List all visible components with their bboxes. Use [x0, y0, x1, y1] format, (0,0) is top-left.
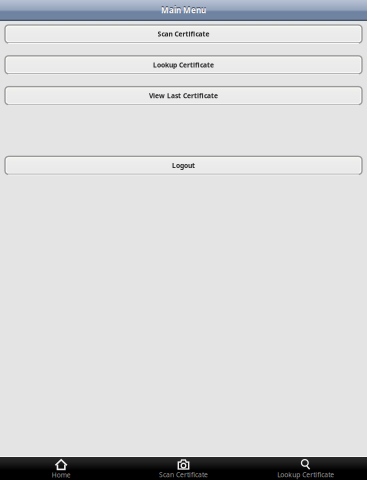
staticText: Lookup Certificate — [153, 60, 214, 69]
button[interactable]: Scan Certificate — [5, 25, 362, 44]
button[interactable]: View Last Certificate — [5, 87, 362, 106]
button[interactable]: Scan Certificate — [122, 456, 245, 480]
staticText: Scan Certificate — [159, 470, 208, 479]
staticText: Main Menu — [161, 4, 206, 14]
staticText: Lookup Certificate — [277, 470, 334, 479]
staticText: Main Menu — [161, 5, 206, 16]
button[interactable]: Lookup Certificate — [245, 456, 367, 480]
staticText: Logout — [172, 161, 195, 170]
button[interactable]: Home — [0, 456, 122, 480]
button[interactable]: Logout — [5, 156, 362, 175]
staticText: View Last Certificate — [149, 91, 218, 100]
button[interactable]: Lookup Certificate — [5, 56, 362, 75]
staticText: Scan Certificate — [158, 30, 210, 38]
staticText: Home — [52, 470, 71, 479]
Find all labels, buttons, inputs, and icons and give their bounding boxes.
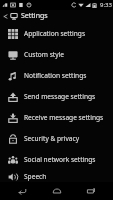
- staticText: 9:33: [100, 1, 112, 9]
- button[interactable]: Security & privacy: [0, 128, 113, 149]
- staticText: Notification settings: [24, 71, 87, 80]
- button[interactable]: Recent apps: [78, 182, 104, 200]
- other: Navigate up: [2, 13, 9, 20]
- staticText: Receive message settings: [24, 113, 104, 122]
- staticText: Application settings: [24, 29, 86, 38]
- button[interactable]: Social network settings: [0, 149, 113, 170]
- staticText: Custom style: [24, 50, 64, 59]
- button[interactable]: Custom style: [0, 44, 113, 65]
- staticText: Send message settings: [24, 92, 96, 101]
- button[interactable]: Home: [44, 182, 70, 200]
- button[interactable]: Navigate up: [0, 10, 113, 22]
- button[interactable]: Application settings: [0, 23, 113, 44]
- staticText: Social network settings: [24, 155, 96, 164]
- button[interactable]: Notification settings: [0, 65, 113, 86]
- staticText: Security & privacy: [24, 134, 80, 143]
- staticText: Settings: [21, 11, 48, 21]
- button[interactable]: Back: [9, 182, 35, 200]
- staticText: Speech: [24, 172, 47, 181]
- button[interactable]: Receive message settings: [0, 107, 113, 128]
- button[interactable]: Speech: [0, 170, 113, 182]
- button[interactable]: Send message settings: [0, 86, 113, 107]
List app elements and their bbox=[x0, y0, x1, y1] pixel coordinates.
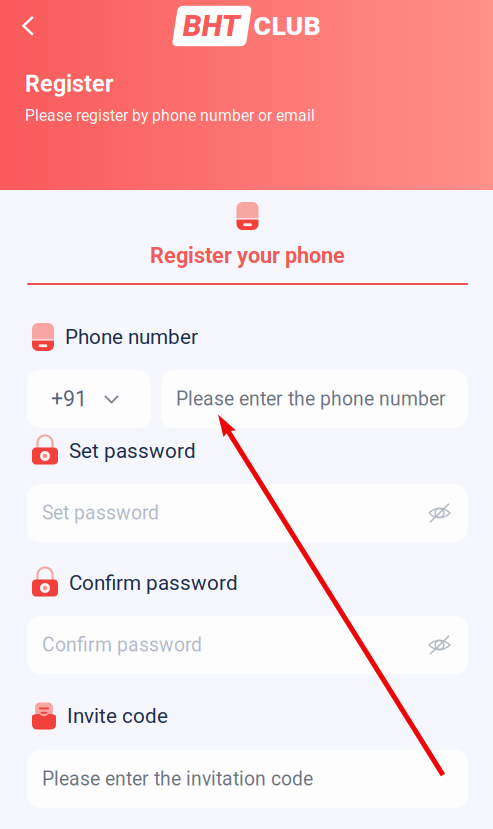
staticText: Set password bbox=[42, 502, 159, 524]
staticText: Please enter the phone number bbox=[176, 388, 446, 410]
button[interactable]: +91 bbox=[27, 370, 151, 428]
button[interactable]: Set password bbox=[27, 484, 468, 542]
button[interactable]: Please enter the phone number bbox=[161, 370, 468, 428]
button[interactable]: Please enter the invitation code bbox=[27, 750, 468, 808]
staticText: CLUB bbox=[254, 10, 320, 42]
button[interactable]: Confirm password bbox=[27, 616, 468, 674]
staticText: Phone number bbox=[65, 325, 198, 349]
staticText: +91 bbox=[51, 386, 87, 412]
staticText: Register bbox=[25, 70, 114, 97]
staticText: Please enter the invitation code bbox=[42, 768, 313, 790]
staticText: Register your phone bbox=[150, 243, 345, 268]
staticText: Confirm password bbox=[42, 634, 202, 656]
button[interactable]: Back bbox=[0, 6, 50, 46]
staticText: Invite code bbox=[67, 704, 168, 728]
staticText: Confirm password bbox=[69, 571, 238, 595]
staticText: Please register by phone number or email bbox=[25, 106, 315, 125]
staticText: BHT bbox=[180, 9, 238, 43]
staticText: Set password bbox=[69, 439, 196, 463]
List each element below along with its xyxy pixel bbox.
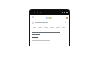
button[interactable]: Menu [32,16,34,18]
button[interactable] [38,26,42,29]
button[interactable] [62,26,65,29]
button[interactable] [33,26,36,29]
button[interactable] [56,26,60,29]
button[interactable] [30,21,69,24]
button[interactable] [50,26,54,29]
button[interactable] [44,26,48,29]
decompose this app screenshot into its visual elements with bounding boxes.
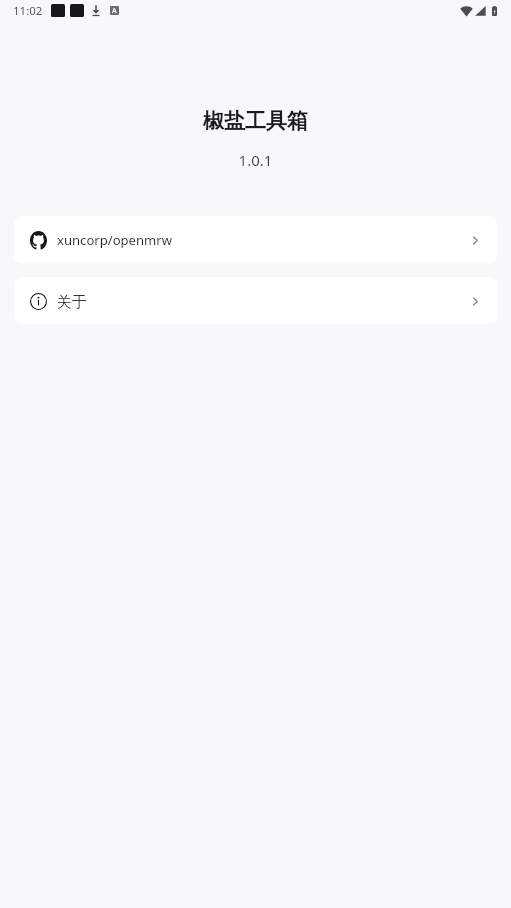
staticText: A: [112, 6, 117, 15]
staticText: 关于: [57, 293, 87, 312]
button[interactable]: Open GitHub repository: [14, 216, 497, 263]
staticText: 11:02: [13, 3, 43, 19]
staticText: 1.0.1: [0, 150, 511, 170]
staticText: 椒盐工具箱: [0, 108, 511, 134]
staticText: xuncorp/openmrw: [57, 231, 173, 249]
other: Open 关于: [469, 295, 482, 308]
other: Open xuncorp/openmrw: [469, 234, 482, 247]
button[interactable]: About: [14, 277, 497, 324]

Task requirements: Show the lines of the records that include the string "Application".

Response for this exercise:
- staticText: Application settings: [24, 29, 86, 38]
- button[interactable]: Application settings: [0, 23, 113, 44]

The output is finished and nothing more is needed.